The robots value for the name attribute of the <meta> element defines the crawl behavior that cooperative crawlers (or "robots") should use with the page. If specified, you define crawl directives using a content attribute in the <meta> element as a comma-separated list of one or more rules.

For example, to hint to crawlers that a page should be excluded from their search indexes, a noindex value can be used:

html
<meta name="robots" content="noindex" />

Note: Only cooperative robots follow these rules. A crawler still needs to access the resource to read headers and meta elements (see X-Robots-Tag: Interaction with robots.txt). If you want to prevent bandwidth consumption by crawlers, a restrictive robots.txt file is more effective than indexing rules as it blocks resources from being crawled entirely.

Usage notes

A <meta name="robots"> element can have the following additional attributes:

content

The content attribute must be defined, and its value sets indexing and crawling behavior for cooperative search engine robots. Accepts one or more of the following keywords as a comma-separated list:

index

Allows the robot to index the page. This is the default behavior. Used by all major crawlers.

noindex

Requests the robot not to index the page. Used by all major crawlers.

follow

Allows the robot to follow links on the page. This is the default behavior. Used by all major crawlers.

nofollow

Requests the robot not to follow the links on the page. Used by all major crawlers.

all

Equivalent to index, follow. Used by: Google.

none

Equivalent to noindex, nofollow. Used by: Google.

noarchive

Requests that the search engine not cache the page content. Used by: Google, Yahoo, Bing.

nosnippet

Prevents displaying any description of the page in search engine results. Used by: Google, Bing.

noimageindex

Requests that this page not appear as the referring page of an indexed image. Used by: Google.

nocache

Synonym of noarchive. Used by: Bing.

Description

There are several important considerations to note when setting a robots meta value:

  • Only cooperative robots follow these rules. They won't prevent malicious actors like email harvesters from ignoring the directives.
  • If defined in a <meta> tag, robots still need to access the page to read these rules.

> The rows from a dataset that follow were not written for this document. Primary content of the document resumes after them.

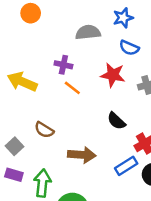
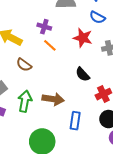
brown semicircle: (44, 130) -> (24, 65), moved
blue rectangle: (126, 166) -> (75, 121), moved, turned -54
green arrow: (42, 183) -> (25, 101), moved

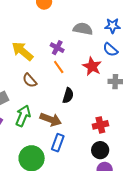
black semicircle: (83, 74) -> (68, 95), moved, turned -133
blue rectangle: (75, 121) -> (58, 143), moved

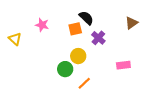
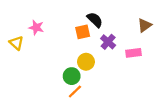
pink star: (42, 25) -> (36, 27), moved
pink rectangle: (123, 65) -> (133, 53), moved
orange line: (84, 83) -> (75, 92), moved

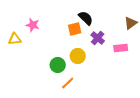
yellow triangle: (16, 43) -> (15, 39), turned -48
green circle: (72, 76) -> (58, 65), moved

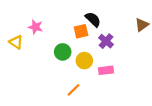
yellow triangle: (15, 39) -> (16, 42), turned 40
pink rectangle: (121, 48) -> (106, 70), moved
green circle: (58, 65) -> (63, 52), moved

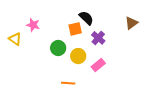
pink rectangle: (106, 70) -> (98, 65), turned -32
orange line: (73, 90) -> (68, 83), turned 48

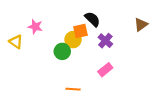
yellow circle: (78, 56) -> (73, 40), moved

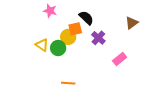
pink star: (35, 27) -> (50, 11), moved
yellow triangle: (16, 42) -> (42, 45), moved
pink rectangle: (105, 70) -> (120, 59), moved

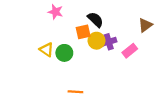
yellow circle: (68, 37) -> (97, 41), moved
purple cross: (98, 38) -> (109, 42), turned 32
pink rectangle: (120, 59) -> (130, 51), moved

To reduce bandwidth, consider using a robots.txt file instead.
  • The <meta name="robots"> tag and robots.txt serve different roles: robots.txt controls crawling, while the robots meta tag influences indexing and other behavior.
  • A page blocked by robots.txt may still be indexed if linked from other sources.
  • The noindex directive will only take effect after the robot revisits the page, so ensure robots.txt doesn't prevent this.
  • Some values, such as index vs. noindex or follow vs. nofollow, are mutually exclusive. Behavior is undefined when conflicting values are used.
  • Robots like Google, Yahoo, and Bing also support these directives in the HTTP header X-Robots-Tag, which is useful for non-HTML content such as PDFs or images.

Examples

Using a robots keyword

The following example uses nofollow to request that a crawler doesn't follow links on a page and noindex to request that the page is excluded from indexing:

html
<meta name="robots" content="nofollow, noindex" />

Specifications

While not part of any specification, it is a de-facto standard method for communicating with search bots, web crawlers, and similar user agents.

Browser compatibility

This feature is intended for crawlers to observe, so "browser" compatibility doesn't apply.